Ogólnie można stwierdzić, że im niniejsze ryzyko wznowy u indywidualnej chorej, tym mniejsza bezwzględna korzyść z leczenia uzupełniającego i tym większe znaczenie efektów niepożądanych z nim związanych.
Z faktu tego wynika kilka nieskomplikowanych zaleceń. Około 80% chorych na raka sutka w Wielkiej Brytanii ma powyżej 50 lat i w tej grupie tamoksyfen daje najmniej efektów niepożądanych, a wyraźnie określone korzyści.
Wybór, które chore należy leczyć, jest jeszcze łatwiejszy, gdy uwzględnimy fakt, że tamoksyfen w statystycznie istotny sposób poprawia przeżycia, bez względu na:
1) wiek (50-59,60-69 lub 70+),
2) stopień zaawansowania klinicznego (I czy II),
3) leczenie cytostatyczne (stosowane czy nie),
4) stan hormonalny (przed czy po menopauzie),
5) obecność receptorów estrogenowych w guzie (receptor dodatni czy ujemny).
Dlatego stosowanie tamoksyfenu przez okres kilku lat może być zalecane prawie wszystkim chorym po menopauzie, nawet tym ze względnie dobrym rokowaniem. Nawet jeśli osiągnięcie 10-letniego przeżycia jest wątpliwe z powodu wieku czy chorób współistniejących, zastosowanie tamoksyfenu jest celowe, gdyż w sposób znaczący zmniejsza częstość wznów nowotworu. W grupie kobiet młodszych wpływ tamoksyfenu na przeżycia jest mniej wyraźny, natomiast kastracja i leczenie chemiczne znacząco wpływają na przeżycia odległe.

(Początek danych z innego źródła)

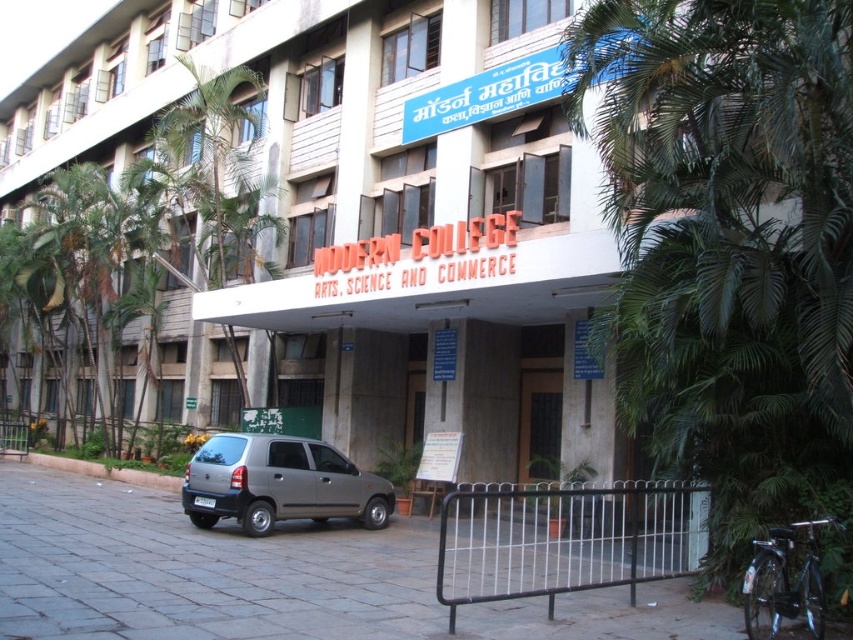 Is green leafy palm tree at upper left smaller than brown wooden door at center?

Correct, green leafy palm tree at upper left occupies less space than brown wooden door at center.

Is point (193, 180) positioned after point (525, 460)?

Yes, it is behind point (525, 460).

Image resolution: width=853 pixels, height=640 pixels. In order to click on green leafy palm tree at upper left in this screenshot , I will do `click(216, 172)`.

Between point (207, 106) and point (332, 458), which one is positioned in front?

Point (332, 458) is more forward.

Can you confirm if green leafy palm tree at upper left is positioned below satin silver car at lower left?

Incorrect, green leafy palm tree at upper left is not positioned below satin silver car at lower left.

What do you see at coordinates (216, 172) in the screenshot?
I see `green leafy palm tree at upper left` at bounding box center [216, 172].

Identify the location of green leafy palm tree at upper left. (216, 172).

How much distance is there between satin silver car at lower left and brown wooden door at center?

satin silver car at lower left is 14.97 feet away from brown wooden door at center.

Can you confirm if satin silver car at lower left is wider than brown wooden door at center?

Indeed, satin silver car at lower left has a greater width compared to brown wooden door at center.

Between point (216, 520) and point (526, 474), which one is positioned behind?

Point (526, 474)

Where is `satin silver car at lower left`? satin silver car at lower left is located at coordinates [279, 483].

Zmiany wykrywane w przesiewowych badaniach mammograficznych
Postępowanie w wykrywanych w badaniach przesiewowych zmianach nie wyczuwalnych palpacyjnie, zwłaszcza w rakach przedinwazyjnych lub rakach inwazyjnych mniejszych niż 1 cm, bynajmniej nie jest proste. W przypadku tych ostatnich wyróżnianie ich ma wpływ na wybór leczenia miejscowego: leczenie oszczędzające lub operacje bardziej rozległe. Ogólnie mówiąc, zmiany te są leczone oszczędzające, przy czym usunięcie węzłów chłonnych pachowych decyduje o zastosowaniu radioterapii lub systemowego leczenia uzupełniającego. Jeżeli guz nie jest słabo zróżnicowany i nie ma przerzutów do węzłów chłonnych, w wielu przypadkach można zrezygnować z napromieniania po zabiegu. Korzyść ze stosowania napromieniania w przypadku takich małych zmian jest niepewna i powinna zostać poddana ocenie w badaniach klinicznych. Generalnie zmiany te odznaczają się bardzo dobrym rokowaniem.
Leczenie przewodowego raka in situ (łac. carcinoma ductale in situ – CDIS), czyli raka przedinwazyjnego, staje się ważnym zagadnieniem wraz ze wzrastającą liczbą jego przypadków rozpoznawanych w badaniach przesiewowych. Niestety nie ma pełnej zgodności, jaki sposób leczenia jest najlepszy. CDIS wykryty w badaniach przesiewowych powinien być uważany za nową jednostkę chorobową. Musimy zaakceptować fakt, że nadal nie znamy naturalnego przebiegu choroby i nie ma pewnych wytycznych co do leczenia.
CDIS jest zmianą mogącą potencjalnie przejść w inwazyjną postać raka przewodowego. Wymaga więc leczenia definitywnego, ale jakiego rodzaju – nadal pozostaje przedmiotem badań. Po miejscowym wycięciu raka przedinwazyjnego w ok. 25% przypadków dochodzi do rozwoju inwazyjnego raka w tym miejscu. Wycięcie miejscowe nie może być uważane za właściwe leczenie. Amputacja piersi prawie we wszystkich przypadkach gwarantuje wyleczenie, ale dla wielu jest postępowaniem zbyt agresywnym.
Istnieją następujące sposoby leczenia:
1) wycięcie miejscowe ze ścisłą kontrolą kliniczną,
2) wycięcie miejscowe plus radioterapia z lub bez tamoksyfenu,
3) mastektomia.
Aktualnie w Wielkiej Brytanii prowadzone jest badanie kliniczne, którego celem jest ocena skuteczności wycięcia miejscowego lub skojarzonego z radioterapią i ewentualnie z tamoksyfenem.